In the aspect of data acquisition, semantic understanding can effectively expand data resources by means of automatic construction of data and automatic construction of fill-in-the-blank problems. In order to solve the filling problem, some deep learning-based methods have been proposed, such as attention-based neural network method. At present, the mainstream model is to use the neural network technology to model the chapter and the question, to predict the start and end of the answer, and to extract the chapter fragments. For the further generalization of the answer, the processing difficulty is further improved, and the current semantic understanding technology still has a large space for improvement.
(3) Question answering system
The question answering system is divided into open domain dialogue system and domain specific question answering system. Question answering technology is a technology that allows computers to communicate with people in natural language just like humans do. People can submit questions in natural language to the system, which returns highly relevant answers. Although there have been many application products of q&A system, most of them are applied in the field of actual information service system and smart phone assistant, and there are still problems and challenges in the robustness of THE Q&A system.
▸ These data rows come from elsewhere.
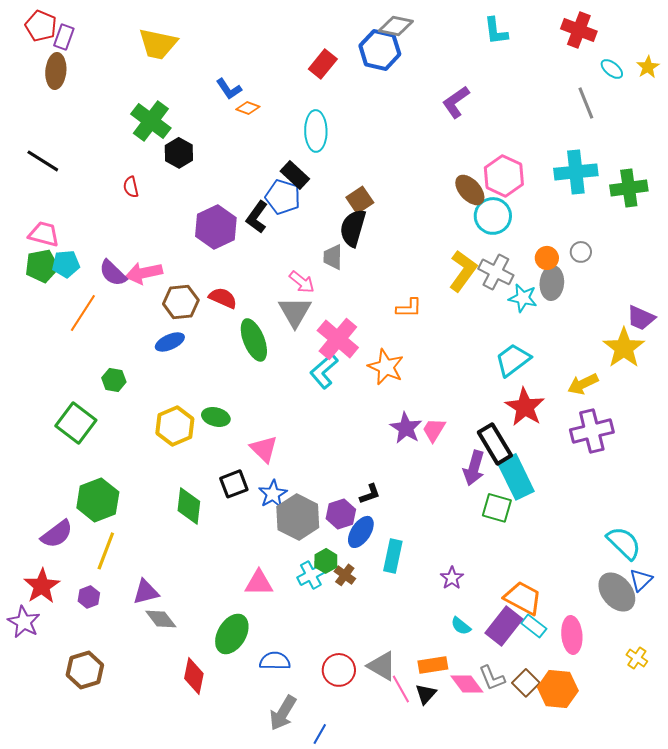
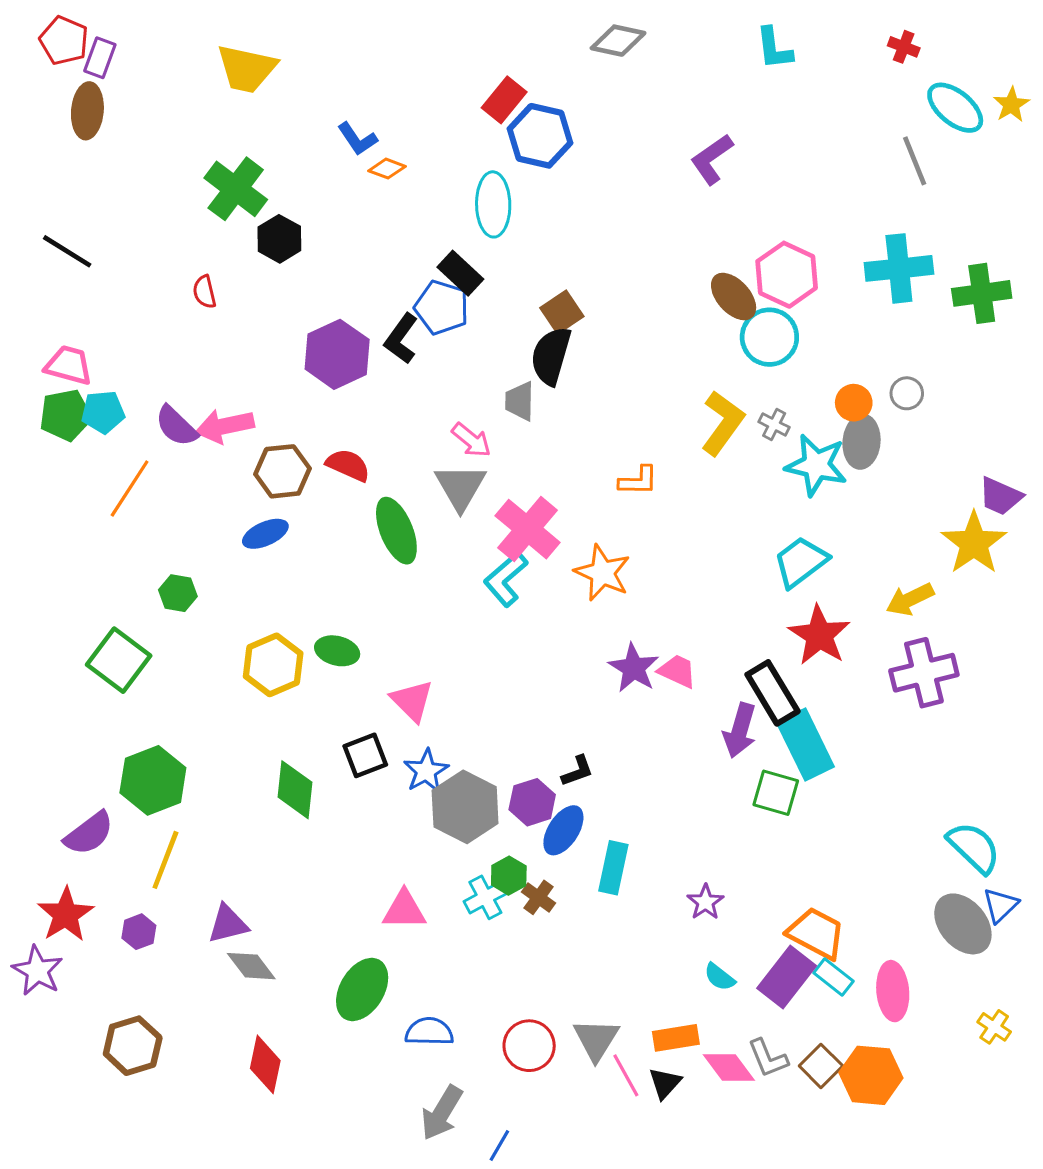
red cross: (579, 30) -> (904, 47), size x0.6
blue hexagon: (380, 50) -> (540, 136), moved
cyan ellipse: (612, 69) -> (955, 108), size x1.6
gray cross: (496, 272) -> (774, 425), size x0.6
cyan star: (523, 298) -> (816, 465), size x1.4
pink trapezoid: (434, 430) -> (677, 671), turned 84
gray triangle: (382, 666) -> (596, 1039), turned 32
red diamond: (194, 676) -> (265, 1064), moved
There are four major challenges in natural language processing. First, there are uncertainties in lexical, syntactic, semantic, pragmatic and phonetic aspects. Second, new vocabulary, terminology, semantics and grammar lead to the unpredictability of unknown language phenomena; Third, insufficient data resources make it difficult to cover complex language phenomena; Fourth, it is difficult to use simple mathematical model to describe the fuzziness and complicated correlation of semantic knowledge, and semantic calculation needs nonlinear calculation with huge parameters.